The focus is developing practical nonlinear system identification tools. The application of such models is in the fields of process monitoring and control. The technique should require little prior knowledge, and perform well for multi-step ahead prediction. Currently we are focusing on extensions of the so-called Subspace linear state space identification techniques. One such Subspace technique is referred to as CVA (Canonical Variate Analysis). As an extension to nonlinear modeling we have proposed using a nonlinear CVA to find optimal transformation of past regressors to predict future outputs.

This technique has been successfully applied to nonlinear system including a CSTR with output multiplicities. Currently we are investigating input design. Pseudo Random Binary Noise (PRBN) sequences are not adequate in extracting rich enough information for modeling, especially in system exhibiting output multiplicities. Each model is analyzed by comparing the actual steady state performance of the system to that of the model.

Metabolic Pathways Model of Human Liver

The liver has a critical role in the human body, being responsible for fuel management, nitrogen excretion, and regulation of water distribution between the blood and tissues, and detoxification of foreign substances. Therefore, an understanding of the mechanisms involved would be of interest to both engineering and medical communities. In this study, we consider a metabolic pathways description of the chemical reactions inside the liver involved primarily in energy metabolism, and desire to build an understanding of the observed phenomena with a bottom-up approach.

We first chart the metabolic pathways to describe 54 metabolites involved in 47 reactions. Next, assuming that the reactions are elementary, we associate a rate term for each metabolite, to write material balance equations. Then we test the ability of our resulting model in explaining observed phenomena in different physiological states.

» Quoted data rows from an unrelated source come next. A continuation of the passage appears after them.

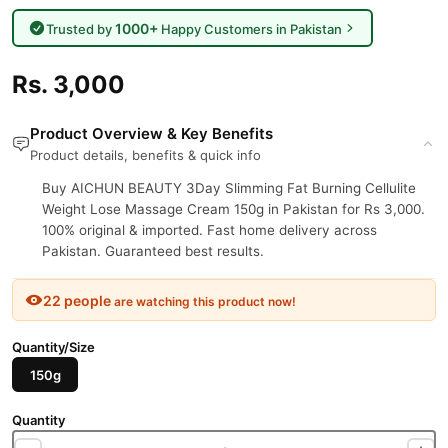
1000+
Trusted by
Happy Customers in Pakistan
Rs. 3,000
Product Overview & Key Benefits
Product details, benefits & quick info
Buy AICHUN BEAUTY 3Day Slimming Fat Burning Cellulite
Weight Lose Massage Cream 150g in Pakistan for Rs 3,000.
100% original & imported. Fast home delivery across
Pakistan. Guaranteed best results.
22 people
are watching this product now!
Quantity/Size
150g
Quantity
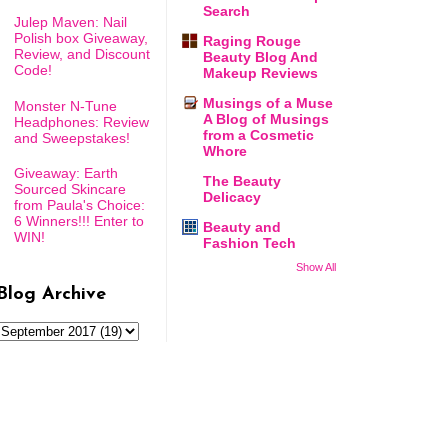
Search
Julep Maven: Nail
Polish box Giveaway,
Raging Rouge
Review, and Discount
Beauty Blog And
Code!
Makeup Reviews
Musings of a Muse
Monster N-Tune
A Blog of Musings
Headphones: Review
from a Cosmetic
and Sweepstakes!
Whore
Giveaway: Earth
The Beauty
Sourced Skincare
Delicacy
from Paula's Choice:
6 Winners!!! Enter to
Beauty and
WIN!
Fashion Tech
Show All
Blog Archive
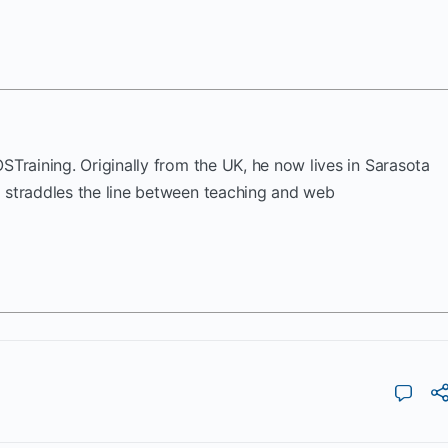
OSTraining. Originally from the UK, he now lives in Sarasota
k straddles the line between teaching and web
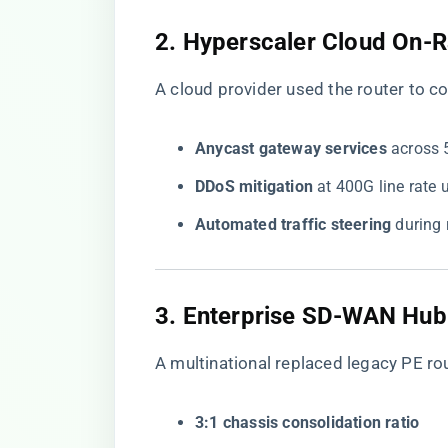
​2. Hyperscaler Cloud On-
A cloud provider used the router to c
​Anycast gateway services​
​ across
​DDoS mitigation​
​ at 400G line rat
​Automated traffic steering​
​ durin
​3. Enterprise SD-WAN Hub
A multinational replaced legacy PE ro
​3:1 chassis consolidation ratio​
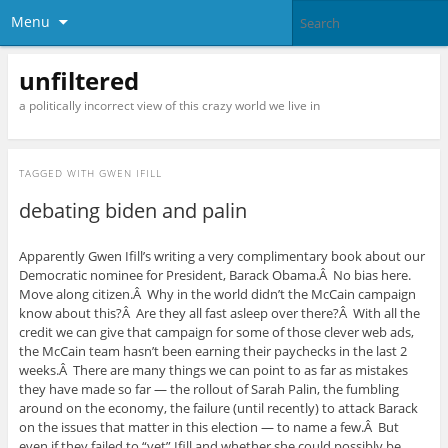
Menu
unfiltered
a politically incorrect view of this crazy world we live in
TAGGED WITH
GWEN IFILL
debating biden and palin
Apparently Gwen Ifill’s writing a very complimentary book about our
Democratic nominee for President, Barack Obama.Â No bias here.
Move along citizen.Â Why in the world didn’t the McCain campaign
know about this?Â Are they all fast asleep over there?Â With all the
credit we can give that campaign for some of those clever web ads,
the McCain team hasn’t been earning their paychecks in the last 2
weeks.Â There are many things we can point to as far as mistakes
they have made so far — the rollout of Sarah Palin, the fumbling
around on the economy, the failure (until recently) to attack Barack
on the issues that matter in this election — to name a few.Â But
even if they failed to “vet” Ifill and whether she could possibly be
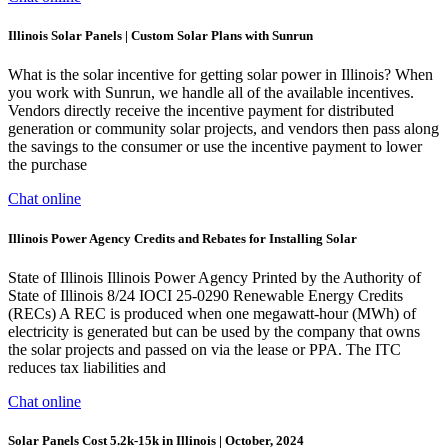
Illinois Solar Panels | Custom Solar Plans with Sunrun
What is the solar incentive for getting solar power in Illinois? When
you work with Sunrun, we handle all of the available incentives.
Vendors directly receive the incentive payment for distributed
generation or community solar projects, and vendors then pass along
the savings to the consumer or use the incentive payment to lower
the purchase
Chat online
Illinois Power Agency Credits and Rebates for Installing Solar
State of Illinois Illinois Power Agency Printed by the Authority of
State of Illinois 8/24 IOCI 25-0290 Renewable Energy Credits
(RECs) A REC is produced when one megawatt-hour (MWh) of
electricity is generated but can be used by the company that owns
the solar projects and passed on via the lease or PPA. The ITC
reduces tax liabilities and
Chat online
Solar Panels Cost 5.2k-15k in Illinois | October, 2024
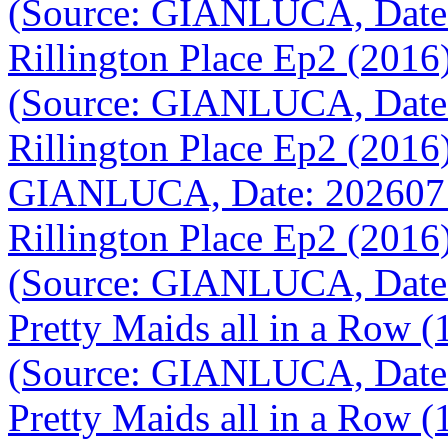
(Source: GIANLUCA, Date
Rillington Place Ep2 (201
(Source: GIANLUCA, Date
Rillington Place Ep2 (201
GIANLUCA, Date: 202607
Rillington Place Ep2 (201
(Source: GIANLUCA, Date
Pretty Maids all in a Row 
(Source: GIANLUCA, Date
Pretty Maids all in a Row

The concentration of metabolites in different organs fluctuates all the time as a result of changing inner and outer effects. Hence a regulation mechanism in the liver acts to coordinate between supplies and needs at different instants. Accordingly, different configurations of pathway activities result. For example, when there is a large demand for glucose in the body glycogenolysis and gluconeogenesis are stimulated . When the body is at rest and glucose supply is large then pathways of glycolysis and fatty acid synthesis are active. Our model is intended to act in similar fashion as described above in response to changing physiological conditions.